2.1. Verweerder heeft bij besluit van 24 september 2010 de bijstand van eiser over de periode van 1 juli 2003 tot en met 8 juli 2010 ingetrokken en de over de periode van 1 juli 2003 tot en met 30 juni 2010 gemaakte kosten van bijstand tot een bedrag van € 87.559,42 van eiser teruggevorderd.
2.2. Bij het in rubriek 1 aangeduide besluit heeft verweerder het bezwaar tegen het besluit van 24 september 2010 ongegrond verklaard en dit besluit gehandhaafd.
2.3. Tegen het bestreden besluit is beroep ingesteld. Verweerder heeft een verweerschrift ingediend. Naar deze en de overige door partijen ingebrachte stukken wordt hier kortheidshalve verwezen.
2.4. Het onderzoek ter zitting van de meervoudige kamer van de rechtbank heeft plaatsgevonden op 17 augustus 2011. Eiser is verschenen, bijgestaan door mr. Veenstra. Verweerder heeft zich laten vertegenwoordigen door A. Brouwer, werkzaam bij de gemeente Ede.
3.1. De rechtbank gaat uit van de volgende feiten en omstandigheden.
3.2. Eiser ontving gedurende de periode van 4 juli 1997 tot en met 8 juli 2010, met een onderbreking in 2002, bijstand naar de norm voor een alleenstaande, laatstelijk ingevolge de Wet werk en bijstand (Wwb).
3.3. Naar aanleiding van een belastingsignaal dat eiser op zijn ABN-AMRO-bankrekening met nummer 46.07.42.469 op 31 december 2007 over een saldo van € 8.907,-- beschikte, heeft verweerder een onderzoek ingesteld naar de rechtmatigheid van de aan eiser verleende bijstand. In het kader van dit onderzoek is onder meer dossieronderzoek verricht, zijn de Rijksdienst voor het wegverkeer, de Kamer van Koophandel en internet geraadpleegd, zijn vragen aan de Belastingdienst gesteld, zijn de verbruiksgegevens van eiser bij Nuon en Vitens opgevraagd, heeft eiser de door verweerder gevraagde bankafschriften overgelegd, en is eiser op 2 december 2009 en 14 april 2010 gehoord. De bevindingen van dat onderzoek zijn neergelegd in een rapport van 29 juni 2010. De onderzoeksresultaten zijn voor verweerder aanleiding geweest om het onder 2.1 genoemde besluit van 24 september 2010 te nemen.

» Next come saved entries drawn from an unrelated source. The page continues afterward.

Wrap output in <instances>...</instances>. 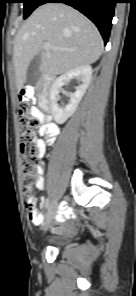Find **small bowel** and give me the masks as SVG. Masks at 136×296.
<instances>
[{"instance_id":"small-bowel-1","label":"small bowel","mask_w":136,"mask_h":296,"mask_svg":"<svg viewBox=\"0 0 136 296\" xmlns=\"http://www.w3.org/2000/svg\"><path fill=\"white\" fill-rule=\"evenodd\" d=\"M26 90H31L30 87H26ZM35 116L42 121V125L39 128V134L42 138H39L36 140V143L38 145V157L42 158L46 151V145L52 144L57 135L59 134L58 127L49 121L48 117L41 111L36 110L34 111ZM38 170V179L36 182V188L39 190H42L44 188V164L40 163V165L37 168ZM38 215V220L32 221L35 226H40L43 223V215L37 211H35ZM71 215L70 210H65L63 213L58 215L57 219L60 222H63L66 217H69ZM59 232L66 231L64 228H59Z\"/></svg>"}]
</instances>
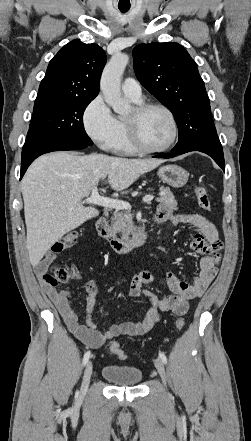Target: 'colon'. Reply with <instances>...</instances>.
Segmentation results:
<instances>
[{"label":"colon","instance_id":"colon-1","mask_svg":"<svg viewBox=\"0 0 251 441\" xmlns=\"http://www.w3.org/2000/svg\"><path fill=\"white\" fill-rule=\"evenodd\" d=\"M194 193L200 207L205 211H210L212 206L211 200L205 188L197 185L194 189ZM78 237L79 235L76 231L66 233L52 246V251L59 253L67 248H70L77 242ZM74 277L75 275L71 270L62 267H53L50 273L44 272L40 275V282L44 284L56 285L58 283H64L70 278ZM184 326L185 320L183 318H179L175 323L176 330L178 331L182 330ZM107 353L110 356H117L120 359L126 358V354L117 342H112L108 345Z\"/></svg>","mask_w":251,"mask_h":441}]
</instances>
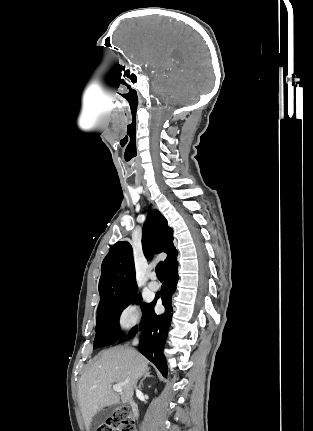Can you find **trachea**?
<instances>
[{
    "label": "trachea",
    "instance_id": "trachea-1",
    "mask_svg": "<svg viewBox=\"0 0 313 431\" xmlns=\"http://www.w3.org/2000/svg\"><path fill=\"white\" fill-rule=\"evenodd\" d=\"M155 271H156L157 278L159 280H163V278H164V265L162 262L157 264Z\"/></svg>",
    "mask_w": 313,
    "mask_h": 431
}]
</instances>
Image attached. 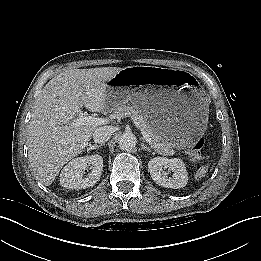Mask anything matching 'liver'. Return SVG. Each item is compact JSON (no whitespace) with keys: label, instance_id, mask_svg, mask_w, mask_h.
Returning <instances> with one entry per match:
<instances>
[{"label":"liver","instance_id":"obj_1","mask_svg":"<svg viewBox=\"0 0 261 261\" xmlns=\"http://www.w3.org/2000/svg\"><path fill=\"white\" fill-rule=\"evenodd\" d=\"M122 68L69 69L52 78L39 94L27 127L28 157L39 182L50 186L62 167L89 144L96 126L74 127L83 106L108 108L109 82Z\"/></svg>","mask_w":261,"mask_h":261}]
</instances>
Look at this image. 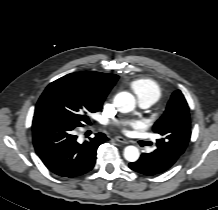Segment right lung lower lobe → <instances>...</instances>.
Wrapping results in <instances>:
<instances>
[{
    "label": "right lung lower lobe",
    "instance_id": "98d812e1",
    "mask_svg": "<svg viewBox=\"0 0 218 210\" xmlns=\"http://www.w3.org/2000/svg\"><path fill=\"white\" fill-rule=\"evenodd\" d=\"M69 120L49 115L34 116L32 123L33 144L44 165L54 174L73 178L90 171L96 161L99 145L107 140L98 133L82 144L77 142Z\"/></svg>",
    "mask_w": 218,
    "mask_h": 210
}]
</instances>
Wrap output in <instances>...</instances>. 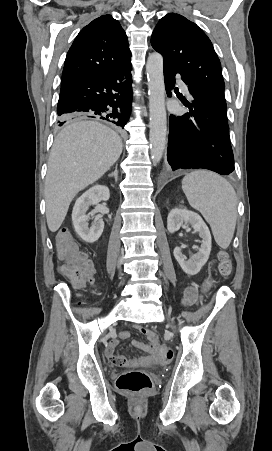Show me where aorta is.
I'll use <instances>...</instances> for the list:
<instances>
[{"instance_id":"1","label":"aorta","mask_w":272,"mask_h":451,"mask_svg":"<svg viewBox=\"0 0 272 451\" xmlns=\"http://www.w3.org/2000/svg\"><path fill=\"white\" fill-rule=\"evenodd\" d=\"M146 72L149 90L150 154L158 164L163 158L167 140V116L165 108V84L161 54H149Z\"/></svg>"}]
</instances>
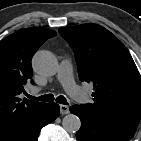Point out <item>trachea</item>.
<instances>
[{
  "label": "trachea",
  "instance_id": "obj_1",
  "mask_svg": "<svg viewBox=\"0 0 141 141\" xmlns=\"http://www.w3.org/2000/svg\"><path fill=\"white\" fill-rule=\"evenodd\" d=\"M27 97L32 100H39V101H46V102H51V101L56 100L57 103L64 104V105L68 104L66 98L62 95L58 96L57 98H54V95L52 94L42 95L40 97H34L31 95H27Z\"/></svg>",
  "mask_w": 141,
  "mask_h": 141
}]
</instances>
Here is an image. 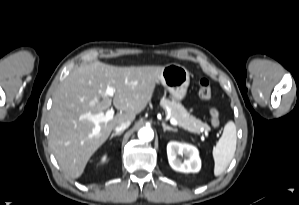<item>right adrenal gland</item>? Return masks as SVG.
Instances as JSON below:
<instances>
[{
    "mask_svg": "<svg viewBox=\"0 0 299 205\" xmlns=\"http://www.w3.org/2000/svg\"><path fill=\"white\" fill-rule=\"evenodd\" d=\"M123 132H115V133H112L111 136L109 137V139L111 140L114 136H120Z\"/></svg>",
    "mask_w": 299,
    "mask_h": 205,
    "instance_id": "1",
    "label": "right adrenal gland"
}]
</instances>
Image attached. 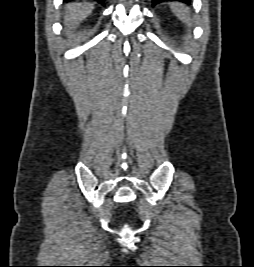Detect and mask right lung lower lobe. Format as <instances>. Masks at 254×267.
Listing matches in <instances>:
<instances>
[{
  "instance_id": "obj_1",
  "label": "right lung lower lobe",
  "mask_w": 254,
  "mask_h": 267,
  "mask_svg": "<svg viewBox=\"0 0 254 267\" xmlns=\"http://www.w3.org/2000/svg\"><path fill=\"white\" fill-rule=\"evenodd\" d=\"M66 1H71V0H66ZM95 1L99 2L100 4H104L105 0H95Z\"/></svg>"
}]
</instances>
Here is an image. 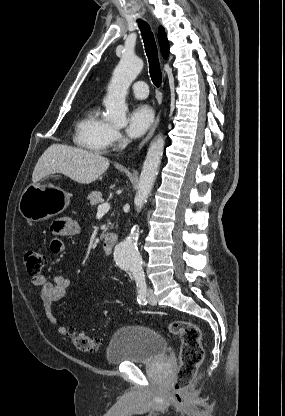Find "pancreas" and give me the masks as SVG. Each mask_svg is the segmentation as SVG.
<instances>
[{
  "mask_svg": "<svg viewBox=\"0 0 285 416\" xmlns=\"http://www.w3.org/2000/svg\"><path fill=\"white\" fill-rule=\"evenodd\" d=\"M87 200H90V204H92V206H96V204H102V202H104L101 192H92V194H89V196H87ZM111 216H113V214H111ZM108 228L109 226L105 228L103 234H101L100 236V240H103V238H105Z\"/></svg>",
  "mask_w": 285,
  "mask_h": 416,
  "instance_id": "obj_1",
  "label": "pancreas"
}]
</instances>
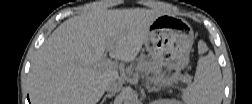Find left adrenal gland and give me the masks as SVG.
I'll use <instances>...</instances> for the list:
<instances>
[{"instance_id":"obj_1","label":"left adrenal gland","mask_w":252,"mask_h":104,"mask_svg":"<svg viewBox=\"0 0 252 104\" xmlns=\"http://www.w3.org/2000/svg\"><path fill=\"white\" fill-rule=\"evenodd\" d=\"M147 91L148 92H152V91H155V92H158L161 90V87L160 86H153V87H150L149 83L147 84Z\"/></svg>"}]
</instances>
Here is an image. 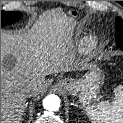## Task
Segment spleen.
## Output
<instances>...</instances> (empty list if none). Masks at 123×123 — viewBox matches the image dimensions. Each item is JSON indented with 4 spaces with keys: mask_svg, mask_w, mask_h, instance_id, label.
<instances>
[{
    "mask_svg": "<svg viewBox=\"0 0 123 123\" xmlns=\"http://www.w3.org/2000/svg\"><path fill=\"white\" fill-rule=\"evenodd\" d=\"M92 123H123V86L115 88L114 100L101 101L85 108Z\"/></svg>",
    "mask_w": 123,
    "mask_h": 123,
    "instance_id": "1",
    "label": "spleen"
}]
</instances>
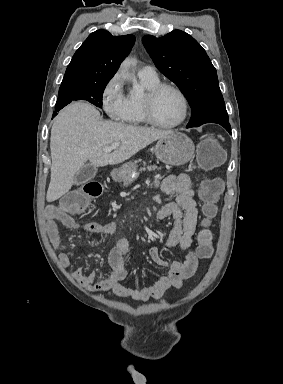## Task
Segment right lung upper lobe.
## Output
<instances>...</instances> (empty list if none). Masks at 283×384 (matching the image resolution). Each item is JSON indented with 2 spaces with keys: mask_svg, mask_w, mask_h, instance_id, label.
<instances>
[{
  "mask_svg": "<svg viewBox=\"0 0 283 384\" xmlns=\"http://www.w3.org/2000/svg\"><path fill=\"white\" fill-rule=\"evenodd\" d=\"M134 42L133 35L112 36L105 30L91 33L75 52L61 87L108 83Z\"/></svg>",
  "mask_w": 283,
  "mask_h": 384,
  "instance_id": "obj_1",
  "label": "right lung upper lobe"
}]
</instances>
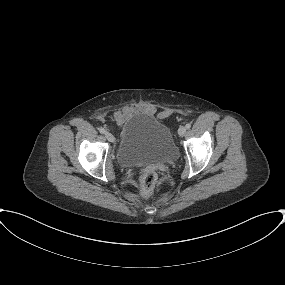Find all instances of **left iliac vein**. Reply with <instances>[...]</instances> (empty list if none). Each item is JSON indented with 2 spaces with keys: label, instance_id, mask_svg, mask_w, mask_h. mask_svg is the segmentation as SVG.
Segmentation results:
<instances>
[{
  "label": "left iliac vein",
  "instance_id": "left-iliac-vein-1",
  "mask_svg": "<svg viewBox=\"0 0 285 285\" xmlns=\"http://www.w3.org/2000/svg\"><path fill=\"white\" fill-rule=\"evenodd\" d=\"M178 134L180 136H184L186 134V127L180 126L179 129H178Z\"/></svg>",
  "mask_w": 285,
  "mask_h": 285
}]
</instances>
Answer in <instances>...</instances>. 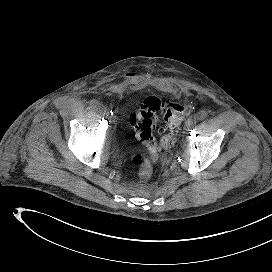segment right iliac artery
Masks as SVG:
<instances>
[{
	"mask_svg": "<svg viewBox=\"0 0 272 272\" xmlns=\"http://www.w3.org/2000/svg\"><path fill=\"white\" fill-rule=\"evenodd\" d=\"M100 104L96 100H91L89 103V108L97 110Z\"/></svg>",
	"mask_w": 272,
	"mask_h": 272,
	"instance_id": "obj_1",
	"label": "right iliac artery"
}]
</instances>
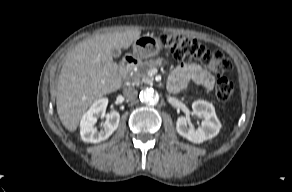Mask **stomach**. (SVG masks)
I'll return each mask as SVG.
<instances>
[{
    "mask_svg": "<svg viewBox=\"0 0 292 192\" xmlns=\"http://www.w3.org/2000/svg\"><path fill=\"white\" fill-rule=\"evenodd\" d=\"M161 42L153 35H143L133 44V55L139 59H147L159 54Z\"/></svg>",
    "mask_w": 292,
    "mask_h": 192,
    "instance_id": "obj_1",
    "label": "stomach"
}]
</instances>
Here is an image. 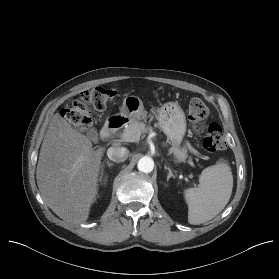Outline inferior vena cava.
<instances>
[{
  "instance_id": "inferior-vena-cava-1",
  "label": "inferior vena cava",
  "mask_w": 279,
  "mask_h": 279,
  "mask_svg": "<svg viewBox=\"0 0 279 279\" xmlns=\"http://www.w3.org/2000/svg\"><path fill=\"white\" fill-rule=\"evenodd\" d=\"M107 156L111 161L120 163L125 161L128 158L129 151L124 147L114 146L108 148Z\"/></svg>"
}]
</instances>
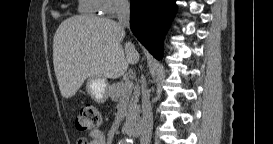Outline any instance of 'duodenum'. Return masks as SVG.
Segmentation results:
<instances>
[{"mask_svg":"<svg viewBox=\"0 0 273 144\" xmlns=\"http://www.w3.org/2000/svg\"><path fill=\"white\" fill-rule=\"evenodd\" d=\"M124 129L128 135H131L133 137H137L141 133L140 126L138 122L136 121H130V122L126 121L124 123Z\"/></svg>","mask_w":273,"mask_h":144,"instance_id":"410a0bca","label":"duodenum"}]
</instances>
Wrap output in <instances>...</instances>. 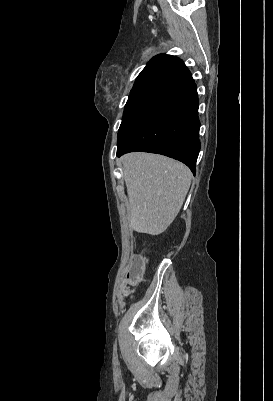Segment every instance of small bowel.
<instances>
[{
  "instance_id": "small-bowel-1",
  "label": "small bowel",
  "mask_w": 273,
  "mask_h": 401,
  "mask_svg": "<svg viewBox=\"0 0 273 401\" xmlns=\"http://www.w3.org/2000/svg\"><path fill=\"white\" fill-rule=\"evenodd\" d=\"M124 297H130V292H124Z\"/></svg>"
}]
</instances>
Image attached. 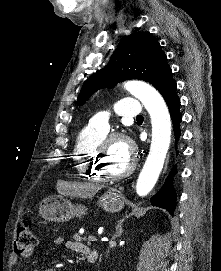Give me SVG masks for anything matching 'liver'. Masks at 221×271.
<instances>
[{"mask_svg": "<svg viewBox=\"0 0 221 271\" xmlns=\"http://www.w3.org/2000/svg\"><path fill=\"white\" fill-rule=\"evenodd\" d=\"M70 195H80V197H88L92 195L96 189H101L100 185L95 187V185H88V183H77V185H69Z\"/></svg>", "mask_w": 221, "mask_h": 271, "instance_id": "liver-1", "label": "liver"}]
</instances>
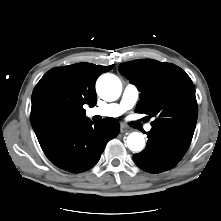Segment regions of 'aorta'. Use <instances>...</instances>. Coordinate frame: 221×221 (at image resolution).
<instances>
[{"label": "aorta", "mask_w": 221, "mask_h": 221, "mask_svg": "<svg viewBox=\"0 0 221 221\" xmlns=\"http://www.w3.org/2000/svg\"><path fill=\"white\" fill-rule=\"evenodd\" d=\"M98 95L106 101L117 100L122 91L120 79L113 74L101 75L96 83ZM145 139L139 132H132L127 137V146L131 151L139 152L144 148Z\"/></svg>", "instance_id": "1"}]
</instances>
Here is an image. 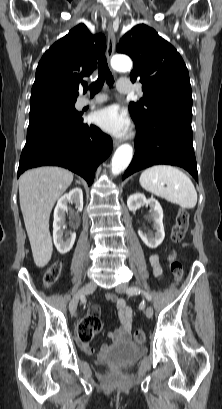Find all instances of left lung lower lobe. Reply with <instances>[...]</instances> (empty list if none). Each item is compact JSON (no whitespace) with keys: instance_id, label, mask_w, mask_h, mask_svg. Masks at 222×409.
I'll list each match as a JSON object with an SVG mask.
<instances>
[{"instance_id":"left-lung-lower-lobe-1","label":"left lung lower lobe","mask_w":222,"mask_h":409,"mask_svg":"<svg viewBox=\"0 0 222 409\" xmlns=\"http://www.w3.org/2000/svg\"><path fill=\"white\" fill-rule=\"evenodd\" d=\"M135 123V155L122 179L153 165L168 164L186 169L198 181L190 121L169 115Z\"/></svg>"}]
</instances>
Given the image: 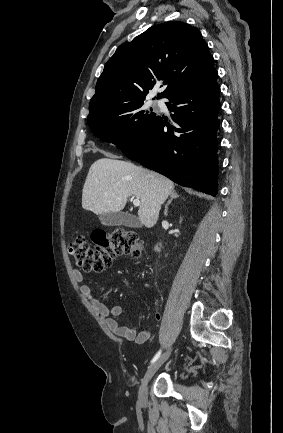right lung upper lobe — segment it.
<instances>
[{
	"label": "right lung upper lobe",
	"instance_id": "obj_1",
	"mask_svg": "<svg viewBox=\"0 0 283 433\" xmlns=\"http://www.w3.org/2000/svg\"><path fill=\"white\" fill-rule=\"evenodd\" d=\"M213 63L208 45L194 27L179 21L154 25L120 45L107 61L89 115L145 100L159 80L168 86L157 99L200 85L218 74Z\"/></svg>",
	"mask_w": 283,
	"mask_h": 433
}]
</instances>
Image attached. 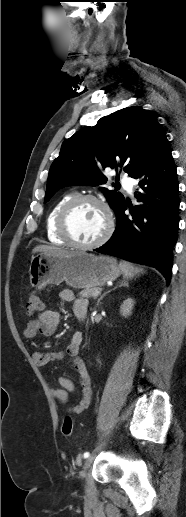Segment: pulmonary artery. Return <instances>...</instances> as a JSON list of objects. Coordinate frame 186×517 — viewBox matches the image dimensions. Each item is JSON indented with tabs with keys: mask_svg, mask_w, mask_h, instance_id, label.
<instances>
[{
	"mask_svg": "<svg viewBox=\"0 0 186 517\" xmlns=\"http://www.w3.org/2000/svg\"><path fill=\"white\" fill-rule=\"evenodd\" d=\"M121 183L123 184V186L126 188V190L128 191V193H132V190H133V181L131 178L127 177V176H122L121 177Z\"/></svg>",
	"mask_w": 186,
	"mask_h": 517,
	"instance_id": "pulmonary-artery-1",
	"label": "pulmonary artery"
}]
</instances>
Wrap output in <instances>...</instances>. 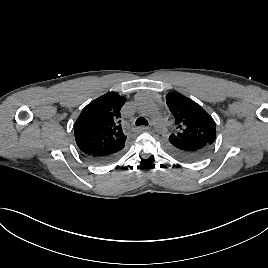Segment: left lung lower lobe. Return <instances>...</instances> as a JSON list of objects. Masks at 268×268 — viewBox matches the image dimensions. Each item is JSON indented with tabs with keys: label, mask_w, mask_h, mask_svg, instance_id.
<instances>
[{
	"label": "left lung lower lobe",
	"mask_w": 268,
	"mask_h": 268,
	"mask_svg": "<svg viewBox=\"0 0 268 268\" xmlns=\"http://www.w3.org/2000/svg\"><path fill=\"white\" fill-rule=\"evenodd\" d=\"M167 151L175 158L185 162H196L205 158L212 144L204 140H186L168 138L165 141Z\"/></svg>",
	"instance_id": "obj_1"
}]
</instances>
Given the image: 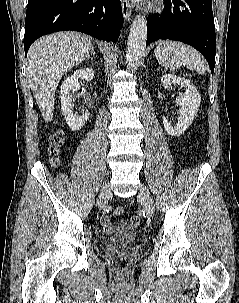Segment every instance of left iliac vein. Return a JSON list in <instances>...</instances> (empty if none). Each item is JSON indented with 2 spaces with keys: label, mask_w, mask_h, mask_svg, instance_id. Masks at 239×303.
<instances>
[{
  "label": "left iliac vein",
  "mask_w": 239,
  "mask_h": 303,
  "mask_svg": "<svg viewBox=\"0 0 239 303\" xmlns=\"http://www.w3.org/2000/svg\"><path fill=\"white\" fill-rule=\"evenodd\" d=\"M138 197L141 199L143 203L144 210L148 216L153 214V200L149 193L148 188L141 184L139 187Z\"/></svg>",
  "instance_id": "obj_1"
}]
</instances>
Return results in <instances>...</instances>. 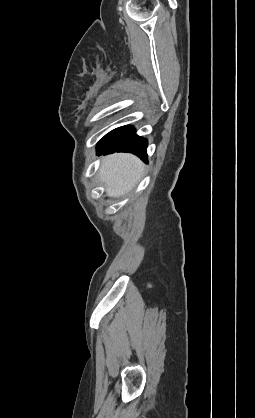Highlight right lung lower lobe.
Wrapping results in <instances>:
<instances>
[{
    "label": "right lung lower lobe",
    "mask_w": 255,
    "mask_h": 418,
    "mask_svg": "<svg viewBox=\"0 0 255 418\" xmlns=\"http://www.w3.org/2000/svg\"><path fill=\"white\" fill-rule=\"evenodd\" d=\"M97 152H130L147 163V140L136 135L132 126H123L105 135L97 144Z\"/></svg>",
    "instance_id": "1"
}]
</instances>
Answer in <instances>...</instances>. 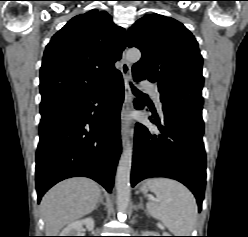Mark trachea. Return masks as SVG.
<instances>
[{"instance_id": "1", "label": "trachea", "mask_w": 248, "mask_h": 237, "mask_svg": "<svg viewBox=\"0 0 248 237\" xmlns=\"http://www.w3.org/2000/svg\"><path fill=\"white\" fill-rule=\"evenodd\" d=\"M130 85H131V88H132V91H133L134 94L140 95V96H146L145 94H143L142 92L137 90L132 84H130Z\"/></svg>"}]
</instances>
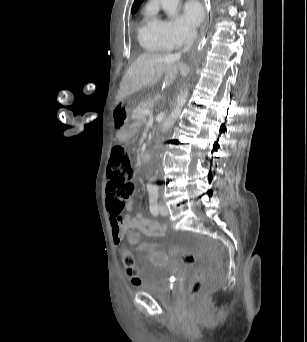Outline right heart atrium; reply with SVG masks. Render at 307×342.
Wrapping results in <instances>:
<instances>
[{
  "mask_svg": "<svg viewBox=\"0 0 307 342\" xmlns=\"http://www.w3.org/2000/svg\"><path fill=\"white\" fill-rule=\"evenodd\" d=\"M155 34L167 46L178 47L186 31L177 21H155Z\"/></svg>",
  "mask_w": 307,
  "mask_h": 342,
  "instance_id": "1",
  "label": "right heart atrium"
}]
</instances>
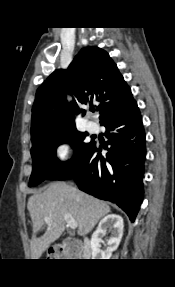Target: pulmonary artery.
<instances>
[{"label":"pulmonary artery","instance_id":"e3ab8cb5","mask_svg":"<svg viewBox=\"0 0 175 287\" xmlns=\"http://www.w3.org/2000/svg\"><path fill=\"white\" fill-rule=\"evenodd\" d=\"M86 128H87L88 132H90V133H96L98 130L97 124L93 121H88L86 123Z\"/></svg>","mask_w":175,"mask_h":287}]
</instances>
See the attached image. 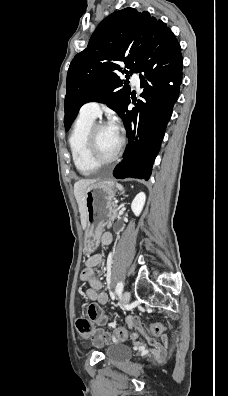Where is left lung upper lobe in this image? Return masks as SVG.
<instances>
[{
  "label": "left lung upper lobe",
  "instance_id": "5c2ea615",
  "mask_svg": "<svg viewBox=\"0 0 228 396\" xmlns=\"http://www.w3.org/2000/svg\"><path fill=\"white\" fill-rule=\"evenodd\" d=\"M168 30L165 23L149 12L131 7L106 17L92 34L87 48L69 66L65 130H69L80 107L91 101L106 104L121 117L130 89L116 72L137 73L153 39ZM121 62L126 69L121 68Z\"/></svg>",
  "mask_w": 228,
  "mask_h": 396
}]
</instances>
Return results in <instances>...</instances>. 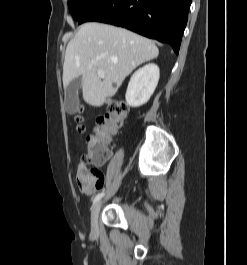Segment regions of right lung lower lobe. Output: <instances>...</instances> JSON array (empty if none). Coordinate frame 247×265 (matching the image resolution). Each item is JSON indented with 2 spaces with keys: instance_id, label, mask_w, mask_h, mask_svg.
<instances>
[{
  "instance_id": "right-lung-lower-lobe-1",
  "label": "right lung lower lobe",
  "mask_w": 247,
  "mask_h": 265,
  "mask_svg": "<svg viewBox=\"0 0 247 265\" xmlns=\"http://www.w3.org/2000/svg\"><path fill=\"white\" fill-rule=\"evenodd\" d=\"M192 0H98L79 20L125 27L165 42L178 54Z\"/></svg>"
}]
</instances>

3.4. Verweerder heeft aan het bestreden besluit ten grondslag gelegd dat eiser diverse voor de beoordeling van het recht op bijstand van belang zijnde inlichtingen heeft verzwegen, namelijk dat hij op 20 september 2007 een bedrag van € 15.764,60 heeft ontvangen als afkoopsom van een levensverzekering, dat hij over diverse op zijn naam staande motorvoertuigen heeft beschikt, dat zijn uitgaven niet in overeenstemming zijn met zijn inkomsten, dat hij diverse kasstortingen heeft ontvangen, dat zijn vader op 18 juni 2003 is overleden en zijn moeder in 2008, dat hij voor anderen motorvoertuigen op internet te koop heeft aangeboden, en dat hij geen inzage heeft gegeven op welke wijze zijn moeder en zijn vriendin in zijn levensonderhoud hebben bijgedragen. Volgens verweerder heeft eiser, door genoemde feiten niet te melden, niet voldaan aan de op hem rustende inlichtingenverplichting waardoor het recht op bijstand niet kan worden vastgesteld. Met ingang van 20 september 2007 kan dit recht volgens verweerder wel worden vastgesteld in die zin dat eiser vanwege teveel vermogen geen recht op bijstand had.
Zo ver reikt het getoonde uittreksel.